Task objective: Below are the entries; return every line among them that holds the word "divider".

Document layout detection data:
..........
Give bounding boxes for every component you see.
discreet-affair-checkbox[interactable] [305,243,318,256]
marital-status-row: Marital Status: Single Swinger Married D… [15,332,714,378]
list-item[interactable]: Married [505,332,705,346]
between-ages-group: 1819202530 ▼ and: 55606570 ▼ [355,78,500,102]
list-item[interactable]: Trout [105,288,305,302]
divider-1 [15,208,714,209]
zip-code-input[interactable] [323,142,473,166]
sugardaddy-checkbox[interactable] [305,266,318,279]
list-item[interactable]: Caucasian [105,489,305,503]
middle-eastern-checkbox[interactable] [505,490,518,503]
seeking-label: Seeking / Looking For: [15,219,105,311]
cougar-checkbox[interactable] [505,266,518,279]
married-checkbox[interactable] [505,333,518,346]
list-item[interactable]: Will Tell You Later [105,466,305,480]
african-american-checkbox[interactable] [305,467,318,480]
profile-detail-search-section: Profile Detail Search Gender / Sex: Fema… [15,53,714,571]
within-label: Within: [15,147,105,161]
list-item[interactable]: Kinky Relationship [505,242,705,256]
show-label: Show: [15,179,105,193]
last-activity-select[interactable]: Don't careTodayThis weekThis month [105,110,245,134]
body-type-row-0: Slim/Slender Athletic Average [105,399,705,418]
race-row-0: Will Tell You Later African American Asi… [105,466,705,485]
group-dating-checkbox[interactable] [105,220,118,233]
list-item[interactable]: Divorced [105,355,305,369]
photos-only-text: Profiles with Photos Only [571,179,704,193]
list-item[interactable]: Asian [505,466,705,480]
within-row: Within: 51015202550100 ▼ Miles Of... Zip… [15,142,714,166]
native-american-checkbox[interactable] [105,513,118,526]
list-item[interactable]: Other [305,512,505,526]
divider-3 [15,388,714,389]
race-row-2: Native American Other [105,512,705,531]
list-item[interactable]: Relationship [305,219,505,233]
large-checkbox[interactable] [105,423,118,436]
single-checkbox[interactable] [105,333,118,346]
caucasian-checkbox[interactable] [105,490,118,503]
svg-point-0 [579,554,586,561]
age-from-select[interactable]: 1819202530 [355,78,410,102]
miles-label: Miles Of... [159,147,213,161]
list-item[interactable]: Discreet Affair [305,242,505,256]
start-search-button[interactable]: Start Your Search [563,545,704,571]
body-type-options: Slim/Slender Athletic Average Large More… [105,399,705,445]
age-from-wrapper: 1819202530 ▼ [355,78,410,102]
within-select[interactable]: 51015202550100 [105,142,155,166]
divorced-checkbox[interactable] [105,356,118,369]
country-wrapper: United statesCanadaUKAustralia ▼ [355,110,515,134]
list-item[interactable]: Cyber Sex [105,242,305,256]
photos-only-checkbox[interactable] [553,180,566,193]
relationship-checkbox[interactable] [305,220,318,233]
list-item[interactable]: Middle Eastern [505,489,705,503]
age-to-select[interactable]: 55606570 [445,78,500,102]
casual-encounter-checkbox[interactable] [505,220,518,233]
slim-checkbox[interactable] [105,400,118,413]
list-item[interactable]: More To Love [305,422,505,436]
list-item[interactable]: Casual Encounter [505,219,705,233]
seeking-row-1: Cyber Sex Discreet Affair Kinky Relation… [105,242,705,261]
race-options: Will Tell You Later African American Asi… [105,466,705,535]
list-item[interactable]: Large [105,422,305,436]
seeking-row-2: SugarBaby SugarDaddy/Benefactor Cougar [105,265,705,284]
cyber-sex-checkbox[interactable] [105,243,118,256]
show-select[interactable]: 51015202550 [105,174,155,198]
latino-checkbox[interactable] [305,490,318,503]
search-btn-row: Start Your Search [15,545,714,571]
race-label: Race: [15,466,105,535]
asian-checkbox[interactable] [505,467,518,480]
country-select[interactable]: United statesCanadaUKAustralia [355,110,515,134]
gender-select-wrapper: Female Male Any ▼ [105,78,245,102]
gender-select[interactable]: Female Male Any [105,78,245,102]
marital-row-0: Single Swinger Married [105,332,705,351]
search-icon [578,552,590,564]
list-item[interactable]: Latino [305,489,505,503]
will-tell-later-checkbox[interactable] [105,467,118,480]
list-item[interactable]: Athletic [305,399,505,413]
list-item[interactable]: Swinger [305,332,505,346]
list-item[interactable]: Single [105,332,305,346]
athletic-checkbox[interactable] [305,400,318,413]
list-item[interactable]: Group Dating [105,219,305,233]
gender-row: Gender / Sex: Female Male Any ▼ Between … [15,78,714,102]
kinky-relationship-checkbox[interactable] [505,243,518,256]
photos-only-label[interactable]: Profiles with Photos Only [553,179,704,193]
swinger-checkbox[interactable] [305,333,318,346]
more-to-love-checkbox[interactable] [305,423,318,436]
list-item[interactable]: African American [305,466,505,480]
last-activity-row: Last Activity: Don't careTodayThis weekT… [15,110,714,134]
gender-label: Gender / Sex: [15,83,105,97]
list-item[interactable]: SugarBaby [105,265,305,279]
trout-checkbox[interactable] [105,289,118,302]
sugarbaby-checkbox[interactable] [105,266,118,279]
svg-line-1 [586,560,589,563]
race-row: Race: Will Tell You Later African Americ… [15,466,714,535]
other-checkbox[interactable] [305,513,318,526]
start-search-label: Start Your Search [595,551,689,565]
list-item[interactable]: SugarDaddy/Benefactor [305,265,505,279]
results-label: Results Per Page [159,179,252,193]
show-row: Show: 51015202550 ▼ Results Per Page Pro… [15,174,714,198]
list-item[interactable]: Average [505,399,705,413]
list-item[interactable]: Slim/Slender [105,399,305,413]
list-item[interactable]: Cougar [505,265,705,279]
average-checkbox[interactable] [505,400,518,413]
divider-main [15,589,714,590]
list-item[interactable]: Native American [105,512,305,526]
..........
Answer space:
divider-1 [15,208,714,209]
divider-3 [15,388,714,389]
divider-main [15,589,714,590]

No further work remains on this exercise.